Bamako Encounters has evolved…


For the 12th year running the Malian capital, Bamako, is hosting this major event dedicated to photography, become the largest of its kind in Africa. Coinciding with the 25th anniversary of the project, Encounters is expected to attract some 5,000 visitors between 30 November 2019 and 31 January 2020, and is likely to send ripples far beyond Bamako. In a country weakened by the violence of its recent past, the holding of an artistic event of this magnitude is an act of resistance in itself and a clear rejection of obscurantism: “Photography is about light, and light is what we need during these obscure times when some would have us believe it is the opposite… No, no, no… we reject these dark times” says Ibrahim Boubacar Keïta, coordinator of the Union African for Arts and Culture.

athi patra ruga

Athi Patra Ruga, The Knight of the Long Knives I, 2013

What’s new?

Of the 85 artists from the African continent and the diaspora, half are women… a strong sign of the evolution of Encounters. Another advance: the number of exhibition sites has almost doubled compared to the previous edition with 12 locations this year, from the train station hall at the Palace of Culture where the Biennale first started, to the girls’ high school Ba Aminata Diallo, whose former boarding house has been transformed into a museum-gallery. Previously co-organized by the Malian Ministry of Culture and the French Institute, the event is organized this year by the Malian Ministry of Culture and the French Institute has become a partner. As a result, for the first time, nearly all the 1,500 images exhibited were printed in Mali.

Entitled Streams of Consciousness, Les Courants de conscience, this 12th edition explores interpretations of how photographers point (their cameras), perceive, interpret and think about the world they occupy. The selected projects are therefore very varied in both form and content. Keen to go beyond the frame of photography as a visual experience, the event addresses textuality, tangibility, performativity and especially the sound of photography.

Artists’ Focus

Bamako Encounters is a biennale of African Photography that offers the Malian public an exceptional opportunity to discover the richness of photographic creativity on their vast continent. It is also a unique platform for established photographers, allowing some to gain faster access to an international reputation.
Bamako Encounters has helped to develop the careers of several generations of African artists such as the Malian Malick SIDIBÉ, the first African artist to receive a Golden Lion at the Venice Biennale (2007). More recently, we have seen the emergence of Athi-Patra RUGA. Still unknown a few years ago, his prices are currently rocketing. At the beginning of 2019 one of his photos fetched a new auction record at over $108,000, almost ten times its low estimate! The work in question was an elaborately composed ink-jet print on Photorag Baryta: The Knight of the Long Knives I, 2013.

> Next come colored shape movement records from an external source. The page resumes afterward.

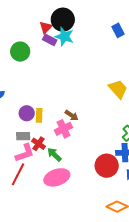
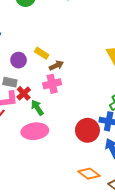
yellow rectangle: (39, 115) -> (42, 53), moved, turned -72
brown arrow: (72, 115) -> (56, 65), moved, turned -72

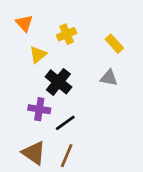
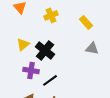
yellow triangle: (38, 55) -> (23, 44), moved
gray triangle: (109, 78) -> (92, 48), moved

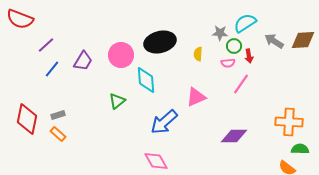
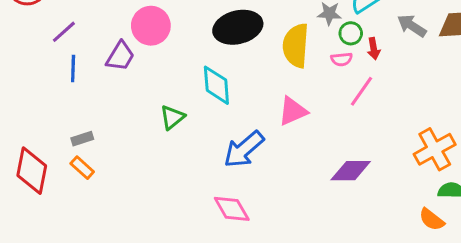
yellow semicircle: (198, 54) -> (296, 46), size x2.0
pink circle: (121, 55) -> (151, 26), moved
blue line: (52, 69) -> (73, 68), turned -36
red diamond: (27, 119) -> (32, 171), moved
orange cross: (289, 122) -> (435, 149), turned -32

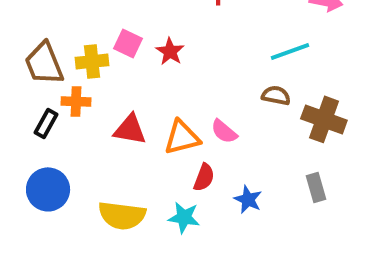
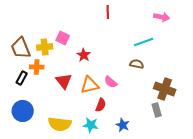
red star: (170, 51) -> (84, 55), moved
brown cross: (324, 119) -> (165, 89), moved
red triangle: (130, 129) -> (64, 81), turned 42
blue star: (248, 199) -> (123, 125), moved

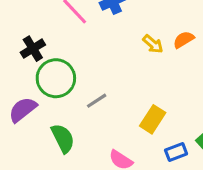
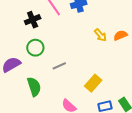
black cross: (33, 49) -> (33, 20), moved
green circle: (56, 78) -> (35, 48), size x0.7

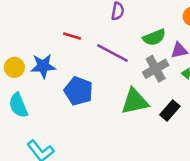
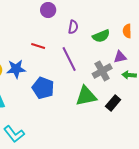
green semicircle: (154, 37) -> (101, 36), moved
purple line: (112, 53) -> (69, 59), turned 35

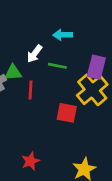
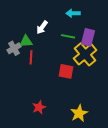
cyan arrow: (63, 35) -> (73, 13), moved
green line: (57, 66) -> (68, 36), moved
red line: (30, 90) -> (31, 57), moved

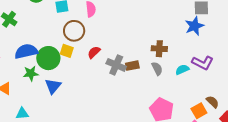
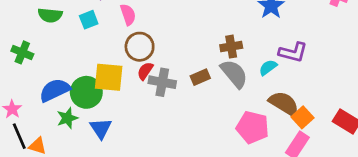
brown circle: (74, 31) -> (140, 47), moved
yellow square: (67, 51) -> (109, 77), size x1.6
gray cross: (116, 65) -> (162, 82), moved
gray semicircle: (157, 69) -> (234, 74), size x1.6
brown semicircle: (212, 102) -> (284, 103), moved, size x1.6

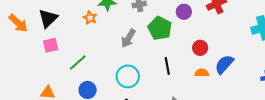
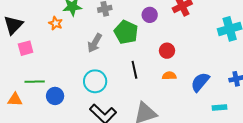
pink square: (51, 45) -> (26, 48), moved
green line: (78, 63) -> (35, 82), moved, turned 42
blue semicircle: (224, 64) -> (200, 82), moved

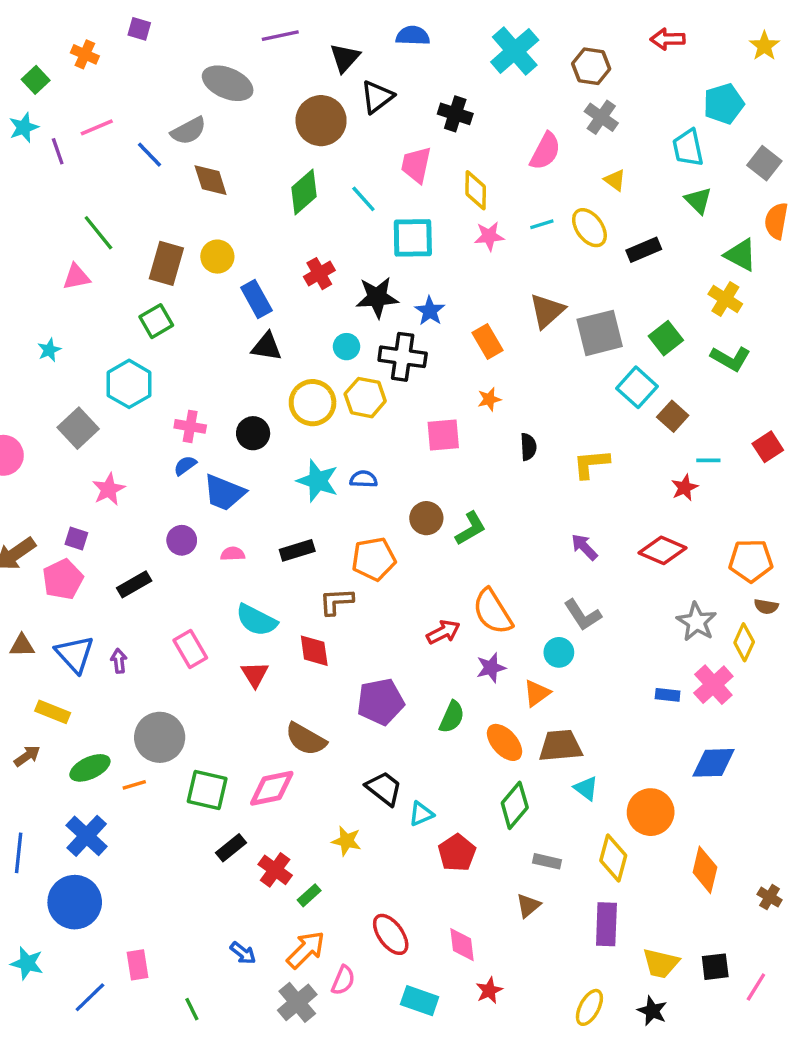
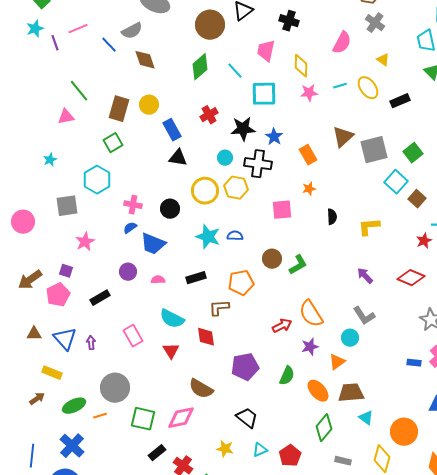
gray square: (78, 428) -> (67, 206), turned 35
cyan triangle: (421, 814) -> (260, 450), moved

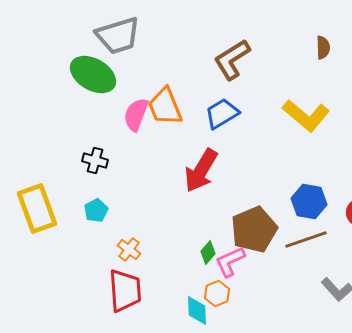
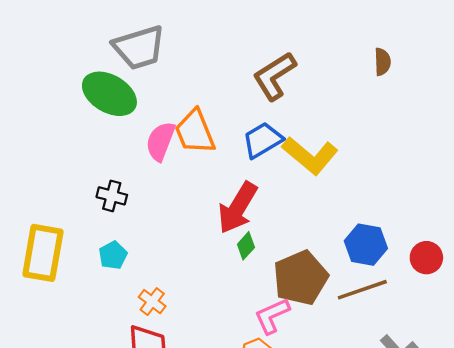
yellow L-shape: (306, 116) -> (310, 156), moved
yellow rectangle: (37, 208) -> (43, 253), turned 30
green diamond: (208, 252) -> (246, 246), moved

The South African artist Zanele MUHOLI was noticed during the 2009 edition of Bamako Encounters, receiving the Blachère Foundation Prize. Ten years later, she exhibited at the Rencontres d’Arles, at the Venice Biennale, at the AKAA fair and she was selected by Paris Photo 2019 to create the fair’s communication media. An LGBT activist in South Africa, she fights prejudices through photos that are both politically and emotionally powerful. In 2017, she was made a Knight of the Arts and Letters in Pretoria. Her work has since been exhibited in some of the most prestigious museums and events around the world (Documenta 13, Louis Vuitton Foundation, etc.) and her collectors are rapidly growing in number.


Zanele Muholi, Isililo XX, 2014

Among the trends highlighted in this new edition, the place of the black woman’s body in society is a subject that has been widely explored, notably by Buhlebezwe Siwani (South Africa), Emmanuelle Andrianjafy (Madagascar) and the Italian-Senegalese artist Adji Dieye, who takes the advertising codes of a stock cube very popular in Africa to demonstrate how they perpetuate stereotypes about the way African women are supposed to be and act.

A market that is also changing…

While the photography market accounts for less than 2% of total global auction turnover on Fine Art, the share is growing in Europe’s capitals. The lines are also moving within the Contemporary African art market, with a growing number of African buyers (South Africans, Moroccans, Nigerians), an increasingly well-informed population of Western buyers and the proliferation of dedicated fairs such as AKAA in Paris, 1-54 in London, New York and Marrakesh, MarraArt X in Lagos, Nigeria, the Rabat Contemporary Art Biennale, and, last but not least, the Venice Biennale, which is giving more and more space to African countries.

The auction results show an upward trend for major African photography signatures with new records obtained in December 2018 for Seidou Keita (Sans titre (l’Odalisque), $73,000), last February for Malick Sidibé (Exuberant photographs highlighting graphic elements of West African culture, $87,500), in April for JD Okhai Ojeikere (Modern Suku, Hairstyles Series, close to $15,000). These records were hammered in Paris, New York and London respectively. Clearly international buyers are now interested.